Live in the moment, the counselors in rehab told him. The way they explained it, Charlie always thought they meant slow down, forget the past and the future. Burrow into your here and now. He gave it a try, feeling vaguely silly. But he couldn’t dismiss the pedestrians as they hurried past the coffee shop’s front window. The panel trucks and black Town Cars idling in traffic. He flinched at a hissing sound and caught himself. Just steam from a frothing wand.
He didn’t like the “live in the moment” phrase. He preferred the idea of “centering,” as explained to him by Jeb, who ran the half-way house where he stayed. Charlie translated it as staying true to himself, without ignoring everything around him. That fit with his situational awareness training in the Army, before his return home and the headlong pitch into booze.
He breathed in slowly. Whichever worked. He guessed today he would need all the help he could find.
Right on time, Ivan pushed through the front door and stopped, his pale eyes scanning the tables. He acknowledged Charlie with an upward flick of his chin and signaled toward the barista. Charlie returned the nod and watched Ivan’s shoulders swing to match each stride as he walked to the counter. The movement gave him a feral, aggressive quality, like a big cat advancing on prey. The young barista shrank into herself as he approached, and Charlie knew she’d seen it too.
Charlie let out his breath.
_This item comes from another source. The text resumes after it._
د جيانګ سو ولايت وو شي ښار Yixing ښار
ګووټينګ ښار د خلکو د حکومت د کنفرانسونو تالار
When Ivan invited him to the coffee shop, he’d considered not showing up, but there were things he couldn’t reconcile. One was why Ivan—who didn’t live in the half-way house—was allowed in whenever he wanted. But most of all, it was the way Ivan’s kindness to residents evaporated if he thought no one was watching. In those moments, Charlie had seen Ivan’s gaze turn hard and calculating, as if he was assigning each person a value, defining them as a variable he might need later to solve an equation. Eight months ago, Charlie wouldn’t have cared. For some reason, now he did. He guessed it had something to do with his six months of sobriety, with needing to know if he could still handle himself in a tight spot.
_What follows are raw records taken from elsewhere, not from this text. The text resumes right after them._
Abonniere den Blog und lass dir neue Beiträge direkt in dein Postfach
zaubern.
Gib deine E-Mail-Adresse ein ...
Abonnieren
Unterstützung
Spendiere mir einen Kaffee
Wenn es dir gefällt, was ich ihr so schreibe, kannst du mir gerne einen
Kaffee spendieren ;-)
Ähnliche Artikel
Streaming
So he’d decided to show up. Play it out.
Ivan placed his coffee on the table and sat in the chair across from him. “Charlie. You doing well? Hanging in there?” It was the easy, open-faced Ivan, the man of relaxed smiles and quick jokes. The one who remained non-judgmental about Charlie’s arrests and court-ordered rehab.
“Working on it,” Charlie said, noncommittally. The universal answer of everyone in the half-way house. He’d seen people shift their inflection to fit their mood, signaling commitment, irony, or defeat.
Ivan’s pale eyes turned frank, his brow wrinkled in concern. “I worry about you, you know. I’m rooting for you. I want you to make it out of Jeb’s place.” Ivan tried his coffee and placed it back on the table. “I was thinking about what might hold you back. Stop you getting out as soon as you can.”
“I mean, look around.” Ivan swept his hand toward the window and looked outside. “All those people out there. Be good if you were with them.” His pale eyes turned hard, the same look Charlie had seen in the half-way house when Ivan thought no one was watching.
Charlie followed Ivan’s gaze. Hanging from a building across the street was a banner proclaiming Arthur Horstop’s city council win. The photo showed a confident black man, round-faced, a red silk tie hanging from a perfectly tailored collar. Charlie saw confidence in Arthur’s eyes, and from the set of his mouth, certainty. He was a reformer. Below the photo was the phrase, ‘For a better city,’ and Charlie was certain Arthur believed that. He turned back to the table.
Ivan’s eyes were still hard. Charlie remembered the scuttlebutt that Ivan was connected the mob. “You glad Horstop won?” he asked, guessing at the answer.
Ivan blinked and turned back to him, the friendliness reappearing on his face as if someone had thrown a switch. “The guy we had was good. This guy is more complicated.”
Despite Ivan’s smile and light tone, Charlie heard barely hidden disgust and noted the word ‘we.’ He remembered the bribery scandal that sunk the incumbent, leading to Arthur’s win.
More math that wasn’t hard to do.
“Anyway,” Ivan said, giving his paper coffee cup a quarter turn. “I think we have a solution for that. But I was talking about you. Listen, Charlie. You’re a good guy, I can see that, and I want to help you out. Did you find a job yet?”